Paytient’s Take on Health Plan Transparency

Like most people working to lessen the burden of medical expenses and debt, the Paytient team is always excited about increased transparency regarding healthcare costs. That said, it’s not clear how complete or useful this data will be.

Similar healthcare transparency rules have delivered ho-hum results. As of February 2022,only 14% of hospitals were compliant with rules passed in 2021 that required them to list billed charges for a variety of services. In looking at these data, we find that hospitals simply list their billed charges (which nobody pays) and then apply a blanket “discount rate” across the board that may or may not reflect reality.

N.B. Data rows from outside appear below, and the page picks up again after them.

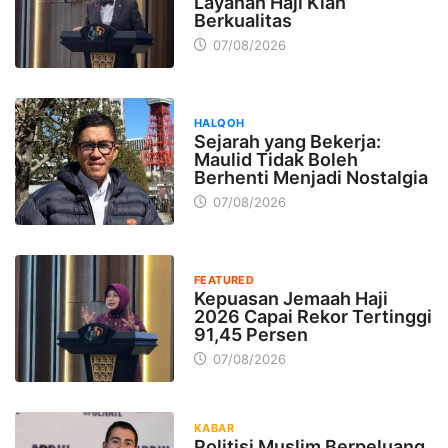
Layanan Haji Kian
Berkualitas
07/08/2026
HALQOH
Sejarah yang Bekerja:
Maulid Tidak Boleh
Berhenti Menjadi Nostalgia
07/08/2026
FEATURED
Kepuasan Jemaah Haji
2026 Capai Rekor Tertinggi
91,45 Persen
07/08/2026
KABAR
Politisi Muslim Berpeluang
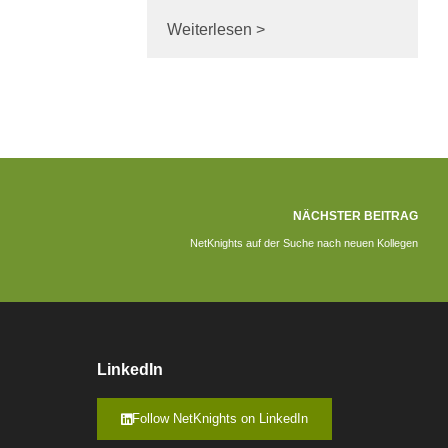
Weiterlesen >
NÄCHSTER BEITRAG
NetKnights auf der Suche nach neuen Kollegen
LinkedIn
Follow NetKnights on LinkedIn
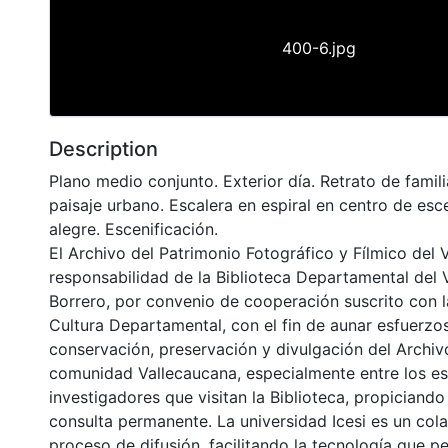
400-6.jpg
Description
Plano medio conjunto. Exterior día. Retrato de famil
paisaje urbano. Escalera en espiral en centro de esc
alegre. Escenificación.
El Archivo del Patrimonio Fotográfico y Fílmico del 
responsabilidad de la Biblioteca Departamental del 
Borrero, por convenio de cooperación suscrito con l
Cultura Departamental, con el fin de aunar esfuerzo
conservación, preservación y divulgación del Archivo
comunidad Vallecaucana, especialmente entre los es
investigadores que visitan la Biblioteca, propiciando
consulta permanente. La universidad Icesi es un col
proceso de difusión, facilitando la tecnología que pe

We look forward to a day when consumers can easily visit a hospital or insurance plan website and see exactly what they will be expected to pay for a service at a given facility. Until that day comes, the uncertainty around amounts owed for services yet to be rendered will continue causing people to avoid necessary care. This will only drive medical expenses further up, negatively affecting patient health outcomes.

Until the happy day comes when price transparency is a given, Paytient will be here to remove any anxiety associated with not knowing how much a patient might owe. By giving people the power to pay for care, we’re improving experiences for patients who simply want to stay healthy.